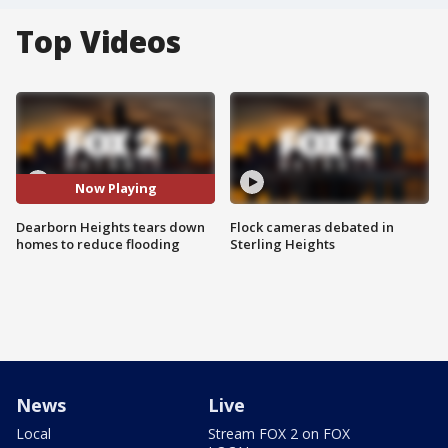
Top Videos
Now Playing
Dearborn Heights tears down
Flock cameras debated in
homes to reduce flooding
Sterling Heights
News
Live
Local
Stream FOX 2 on FOX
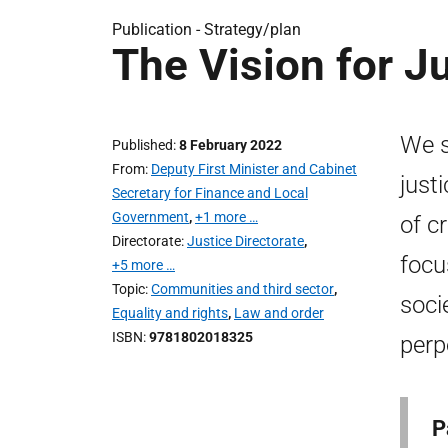
Publication -
Strategy/plan
The Vision for J
We s
Published
8 February 2022
From
Deputy First Minister and Cabinet
just
Secretary for Finance and Local
Government
,
+1 more …
of cr
Directorate
Justice Directorate
,
focu
+5 more …
Topic
Communities and third sector
,
soci
Equality and rights
,
Law and order
ISBN
9781802018325
perp
P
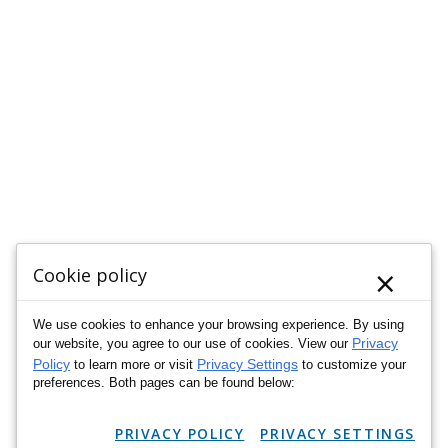
×
Cookie policy
We use cookies to enhance your browsing experience. By using
Privacy
our website, you agree to our use of cookies. View our
Policy
Privacy Settings
to learn more or visit
to customize your
preferences. Both pages can be found below:
PRIVACY POLICY
PRIVACY SETTINGS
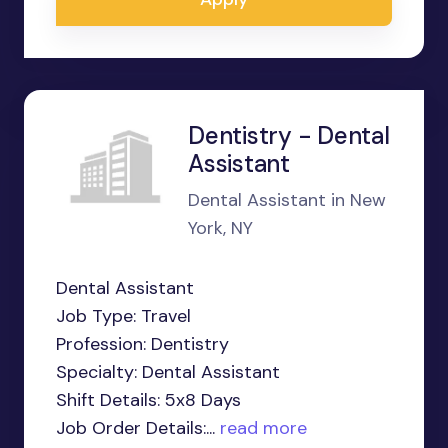
Dentistry - Dental
Assistant
Dental Assistant in New
York, NY
Dental Assistant
Job Type: Travel
Profession: Dentistry
Specialty: Dental Assistant
Shift Details: 5x8 Days
Job Order Details:...
read more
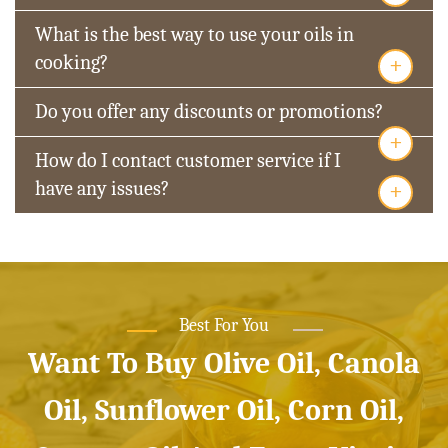
What is the best way to use your oils in
+
cooking?
Do you offer any discounts or promotions?
+
How do I contact customer service if I
+
have any issues?
Best For You
Want To Buy Olive Oil, Canola
Oil, Sunflower Oil, Corn Oil,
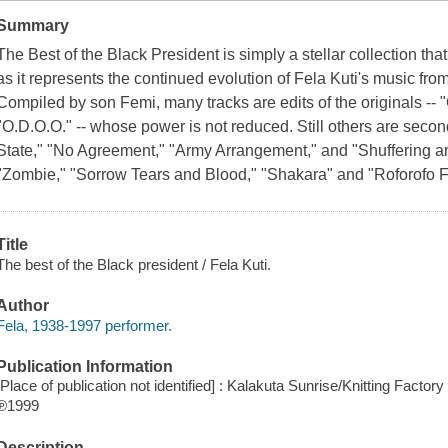
Summary
The Best of the Black President is simply a stellar collection tha
as it represents the continued evolution of Fela Kuti's music fr
Compiled by son Femi, many tracks are edits of the originals -
"O.D.O.O." -- whose power is not reduced. Still others are second-
State," "No Agreement," "Army Arrangement," and "Shuffering and
"Zombie," "Sorrow Tears and Blood," "Shakara" and "Roforofo Fi
Title
The best of the Black president / Fela Kuti.
Author
Fela, 1938-1997 performer.
Publication Information
[Place of publication not identified] : Kalakuta Sunrise/Knitting Factor
℗1999
Description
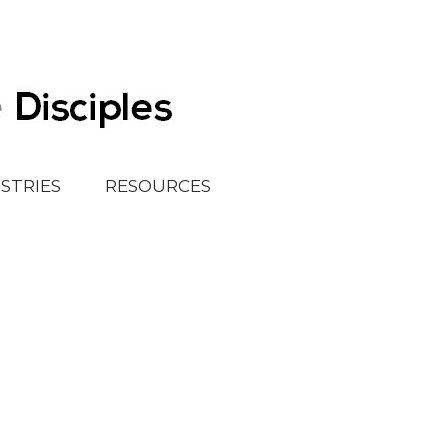
ISTRIES
RESOURCES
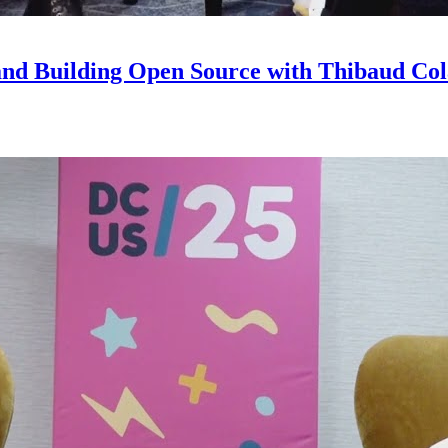
and Building Open Source with Thibaud Col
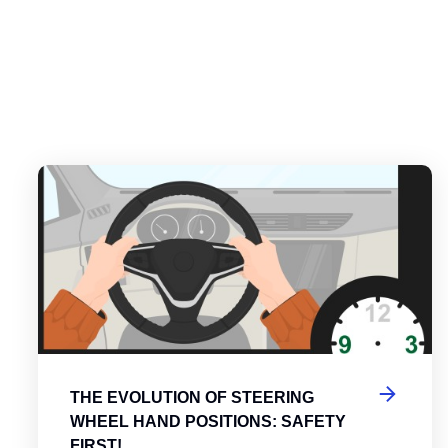
es
tering the Roundabout: A Guide to Efficient and Safe Navigatio
Th
THE EVOLUTION OF STEERING
WHEEL HAND POSITIONS: SAFETY
FIRST!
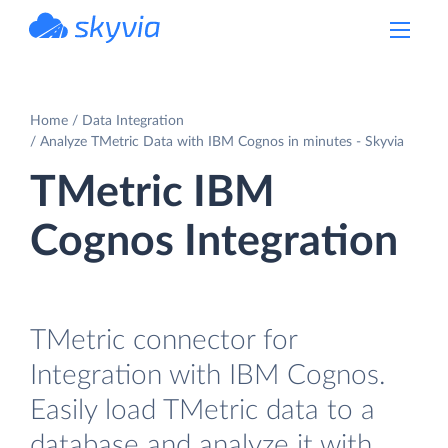
powered by Devart
Home
Data Integration
Analyze TMetric Data with IBM Cognos in minutes - Skyvia
TMetric IBM
Cognos Integration
TMetric connector for
Integration with IBM Cognos.
Easily load TMetric data to a
database and analyze it with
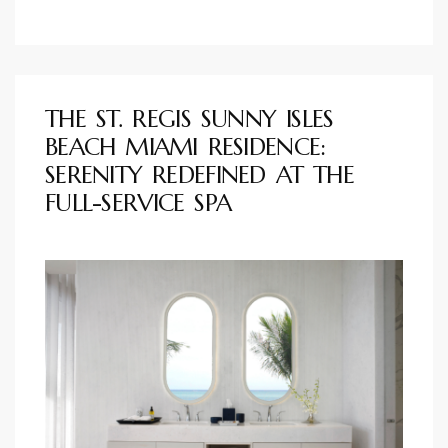
THE ST. REGIS SUNNY ISLES
BEACH MIAMI RESIDENCE:
SERENITY REDEFINED AT THE
FULL-SERVICE SPA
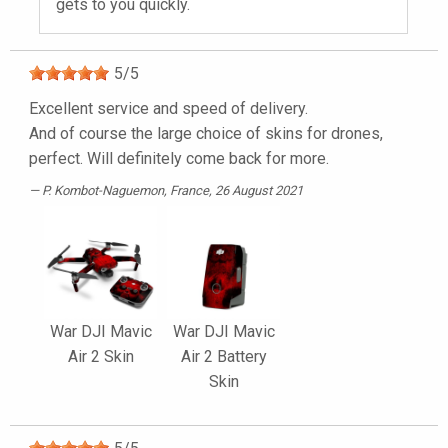
gets to you quickly.
5
/
5
Excellent service and speed of delivery.
And of course the large choice of skins for drones,
perfect. Will definitely come back for more.
P. Kombot-Naguemon
, France, 26 August 2021
War DJI Mavic
War DJI Mavic
Air 2 Skin
Air 2 Battery
Skin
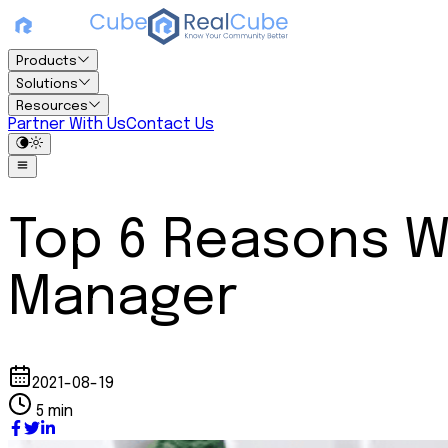
Products
Solutions
Resources
Partner With Us
Contact Us
Top 6 Reasons W
Manager
2021-08-19
5 min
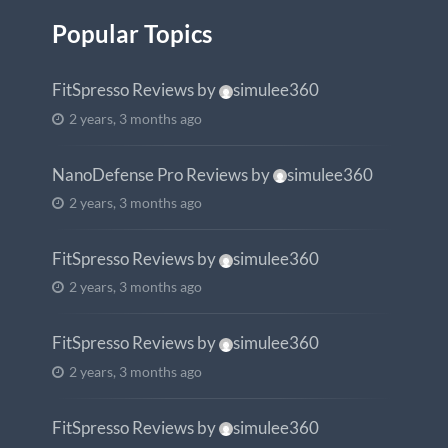
Popular Topics
FitSpresso Reviews
by
simulee360
2 years, 3 months ago
NanoDefense Pro Reviews
by
simulee360
2 years, 3 months ago
FitSpresso Reviews
by
simulee360
2 years, 3 months ago
FitSpresso Reviews
by
simulee360
2 years, 3 months ago
FitSpresso Reviews
by
simulee360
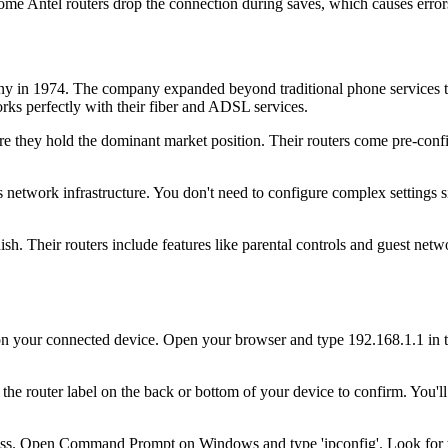
me Antel routers drop the connection during saves, which causes error
in 1974. The company expanded beyond traditional phone services to b
ks perfectly with their fiber and ADSL services.
 they hold the dominant market position. Their routers come pre-confi
s network infrastructure. You don't need to configure complex settings
sh. Their routers include features like parental controls and guest netw
your connected device. Open your browser and type 192.168.1.1 in the 
the router label on the back or bottom of your device to confirm. You'l
ss. Open Command Prompt on Windows and type 'ipconfig'. Look for th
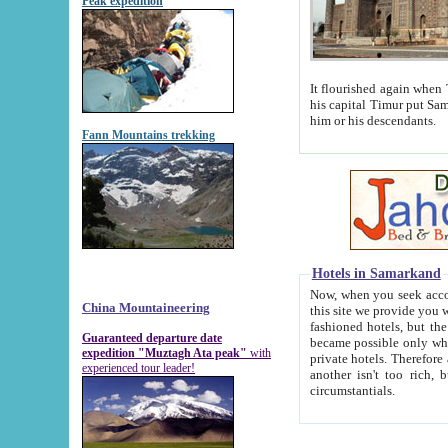
Peak expedition
It flourished again when Tamerla
his capital Timur put Samarkand on the world ma
him or his descendants.
Fann Mountains trekking
Hotels in Samarkand
Now, when you seek accommodat
China Mountaineering
this site we provide you with trust-worthy informa
fashioned hotels, but the modern hotels of present-day Samarkand. The existence in itself of such hot
Guaranteed departure date
became possible only when soviet r
expedition "Muztagh Ata peak"
with
private hotels. Therefore a difference between the hotels i
experienced tour leader!
another isn't too rich, but is assiduous. We should then learn a difference between substantials and
circumstantials.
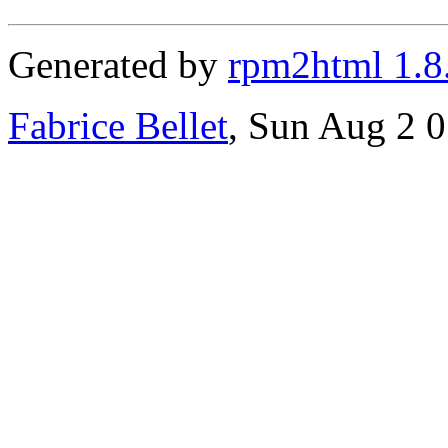
Generated by
rpm2html 1.8
Fabrice Bellet
, Sun Aug 2 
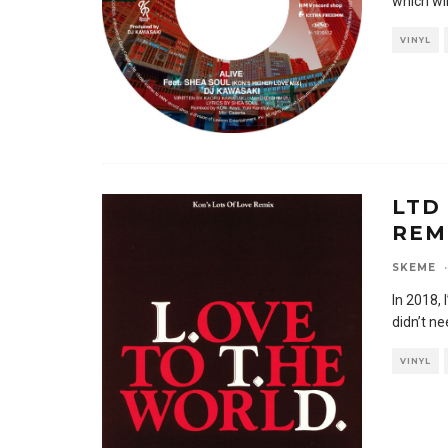
which wil
VINYL
LTD
REM
SKEME
·
In 2018, 
didn’t n
VINYL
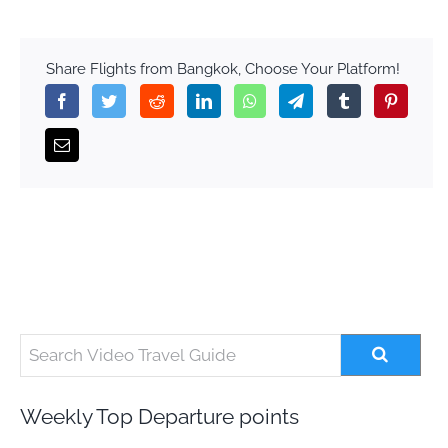
Share Flights from Bangkok, Choose Your Platform!
Weekly Top Departure points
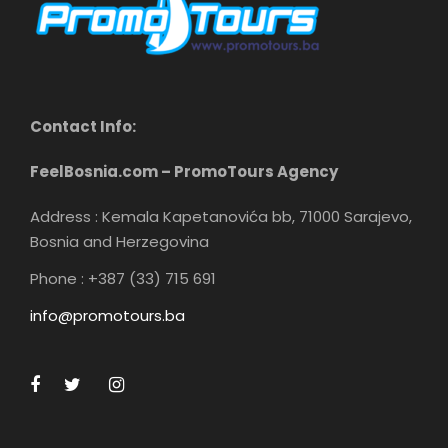
Contact Info:
FeelBosnia.com – PromoTours Agency
Address : Kemala Kapetanovića bb, 71000 Sarajevo,
Bosnia and Herzegovina
Phone : +387 (33) 715 691
info@promotours.ba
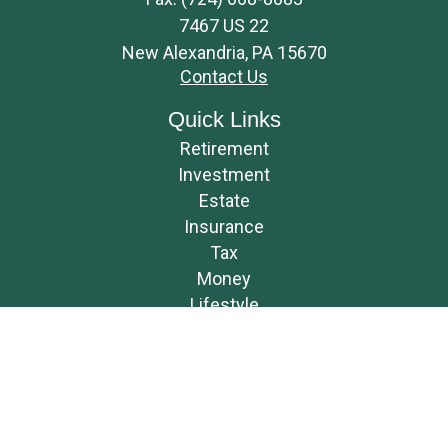
7467 US 22
New Alexandria,
PA
15670
Contact Us
Quick Links
Retirement
Investment
Estate
Insurance
Tax
Money
Lifestyle
Latest Articles
All Videos
All Calculators
Osaic
Form CRS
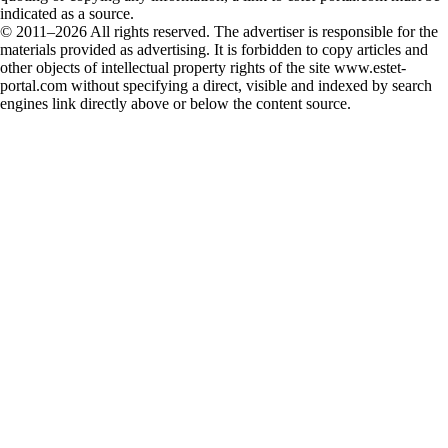
indicated as a source.
© 2011–2026 All rights reserved. The advertiser is responsible for the
materials provided as advertising. It is forbidden to copy articles and
other objects of intellectual property rights of the site www.estet-
portal.com without specifying a direct, visible and indexed by search
engines link directly above or below the content source.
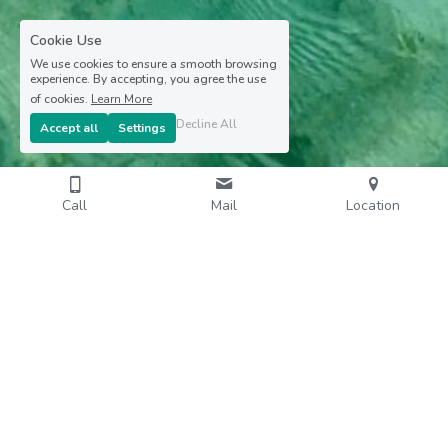
Cookie Use
We use cookies to ensure a smooth browsing
experience. By accepting, you agree the use
of cookies.
Learn More
Decline All
Accept all
Settings
Call
Mail
Location
Privilèg'G - Les Fonds Blancs with Gérald - Ecotourism 
excursions in Martinique - All rights reserved - 2024 - 
Website by DEL CARIBE
Terms & Conditions
Privacy Policy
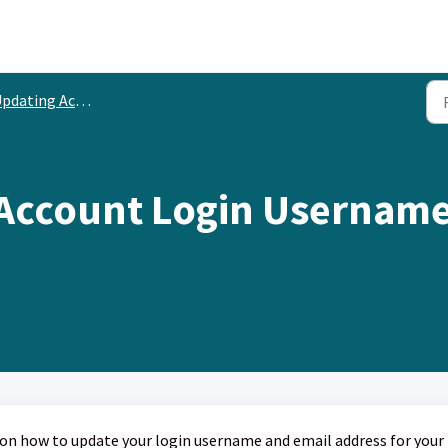
dating Account Information
 Account Login Username
ps on how to update your login username and email address for your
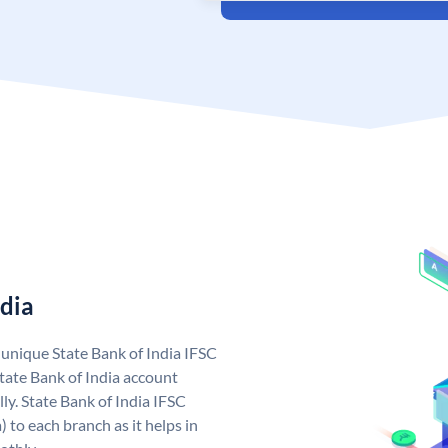
ndia
a unique State Bank of India IFSC
tate Bank of India account
ly. State Bank of India IFSC
 to each branch as it helps in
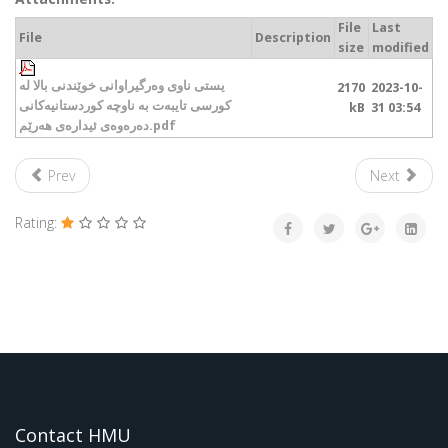
File
Last
File
Description
size
modified
یستی ناوی وەرگیراوانی خوێندنی بالا لە
2170
2023-10-
کورسی تایبەت بە ناوچە کوردستانیەکانی
kB
31 03:54
دەرەوەی ئیدارەی هەرێم.pdf
Prev
Next
Rating:
Contact HMU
##############################
• [WORK REQUEST]: From the first line to the last, print the records exactly; leave out the pictures.

• [RESPONSE TO THE TASK]:
Top Videos
Now Playing
Dearborn Heights tears down
Flock cameras debated in
homes to reduce flooding
Sterling Heights
News
Live
Local
Stream FOX 2 on FOX
Publication -
Strategy/plan
The Vision for J
We s
Published
8 February 2022
From
Deputy First Minister and Cabinet
just
Secretary for Finance and Local
Government
,
+1 more …
of cr
Directorate
Justice Directorate
,
focu
+5 more …
Topic
Communities and third sector
,
soci
Equality and rights
,
Law and order
ISBN
9781802018325
perp
P
×
Cookie policy
We use cookies to enhance your browsing experience. By using
Privacy
our website, you agree to our use of cookies. View our
Policy
Privacy Settings
to learn more or visit
to customize your
preferences. Both pages can be found below:
PRIVACY POLICY
PRIVACY SETTINGS
Dentistry - Dental
Assistant
Dental Assistant in New
York, NY
Dental Assistant
Job Type: Travel
Profession: Dentistry
Specialty: Dental Assistant
Shift Details: 5x8 Days
Job Order Details:...
read more
What is the best way to use your oils in
+
cooking?
Do you offer any discounts or promotions?
+
How do I contact customer service if I
+
have any issues?
Best For You
Want To Buy Olive Oil, Canola
Oil, Sunflower Oil, Corn Oil,
Summary
The Best of the Black President is simply a stellar collection tha
as it represents the continued evolution of Fela Kuti's music fr
Compiled by son Femi, many tracks are edits of the originals -
"O.D.O.O." -- whose power is not reduced. Still others are second-
State," "No Agreement," "Army Arrangement," and "Shuffering and
"Zombie," "Sorrow Tears and Blood," "Shakara" and "Roforofo Fi
Title
The best of the Black president / Fela Kuti.
Author
Fela, 1938-1997 performer.
Publication Information
[Place of publication not identified] : Kalakuta Sunrise/Knitting Factor
℗1999
Description
ISTRIES
RESOURCES
and Building Open Source with Thibaud Col
es
tering the Roundabout: A Guide to Efficient and Safe Navigatio
Th
THE EVOLUTION OF STEERING
WHEEL HAND POSITIONS: SAFETY
FIRST!
powered by Devart
Home
Data Integration
Analyze TMetric Data with IBM Cognos in minutes - Skyvia
TMetric IBM
Cognos Integration
TMetric connector for
Integration with IBM Cognos.
Easily load TMetric data to a
database and analyze it with
THE ST. REGIS SUNNY ISLES
BEACH MIAMI RESIDENCE:
SERENITY REDEFINED AT THE
FULL-SERVICE SPA
gets to you quickly.
5
/
5
Excellent service and speed of delivery.
And of course the large choice of skins for drones,
perfect. Will definitely come back for more.
P. Kombot-Naguemon
, France, 26 August 2021
War DJI Mavic
War DJI Mavic
Air 2 Skin
Air 2 Battery
Skin
Products
Solutions
Resources
Partner With Us
Contact Us
Top 6 Reasons W
Manager
2021-08-19
5 min
Popular Topics
FitSpresso Reviews
by
simulee360
2 years, 3 months ago
NanoDefense Pro Reviews
by
simulee360
2 years, 3 months ago
FitSpresso Reviews
by
simulee360
2 years, 3 months ago
FitSpresso Reviews
by
simulee360
2 years, 3 months ago
FitSpresso Reviews
by
simulee360
me Antel routers drop the connection during saves, which causes error
in 1974. The company expanded beyond traditional phone services to b
ks perfectly with their fiber and ADSL services.
 they hold the dominant market position. Their routers come pre-confi
s network infrastructure. You don't need to configure complex settings
sh. Their routers include features like parental controls and guest netw
your connected device. Open your browser and type 192.168.1.1 in the 
the router label on the back or bottom of your device to confirm. You'l
ss. Open Command Prompt on Windows and type 'ipconfig'. Look for th
Peak expedition
It flourished again when Tamerla
his capital Timur put Samarkand on the world ma
him or his descendants.
Fann Mountains trekking
Hotels in Samarkand
Now, when you seek accommodat
China Mountaineering
this site we provide you with trust-worthy informa
fashioned hotels, but the modern hotels of present-day Samarkand. The existence in itself of such hot
Guaranteed departure date
became possible only when soviet r
expedition "Muztagh Ata peak"
with
private hotels. Therefore a difference between the hotels i
experienced tour leader!
another isn't too rich, but is assiduous. We should then learn a difference between substantials and
circumstantials.
Generated by
rpm2html 1.8
Fabrice Bellet
, Sun Aug 2 
which wil
VINYL
LTD
REM
SKEME
·
In 2018, 
didn’t n
VINYL
Share Flights from Bangkok, Choose Your Platform!
Weekly Top Departure points
Contact Info:
FeelBosnia.com – PromoTours Agency
Address : Kemala Kapetanovića bb, 71000 Sarajevo,
Bosnia and Herzegovina
Phone : +387 (33) 715 691
info@promotours.ba
7467 US 22
New Alexandria,
PA
15670
Contact Us
Quick Links
Retirement
Investment
Estate
Insurance
Tax
Money
Lifestyle
Latest Articles
All Videos
All Calculators
Osaic
Form CRS
indicated as a source.
© 2011–2026 All rights reserved. The advertiser is responsible for the
materials provided as advertising. It is forbidden to copy articles and
other objects of intellectual property rights of the site www.estet-
portal.com without specifying a direct, visible and indexed by search
engines link directly above or below the content source.
Cookie Use
We use cookies to ensure a smooth browsing
experience. By accepting, you agree the use
of cookies.
Learn More
Decline All
Accept all
Settings
Call
Mail
Location
Privilèg'G - Les Fonds Blancs with Gérald - Ecotourism 
excursions in Martinique - All rights reserved - 2024 - 
Website by DEL CARIBE
Terms & Conditions
Privacy Policy
dating Account Information
 Account Login Username
ps on how to update your login username and email address for your
ndia
a unique State Bank of India IFSC
tate Bank of India account
ly. State Bank of India IFSC
 to each branch as it helps in
File
Last
File
Description
size
modified
یستی ناوی وەرگیراوانی خوێندنی بالا لە
2170
2023-10-
کورسی تایبەت بە ناوچە کوردستانیەکانی
kB
31 03:54
دەرەوەی ئیدارەی هەرێم.pdf
Prev
Next
Rating:
Contact HMU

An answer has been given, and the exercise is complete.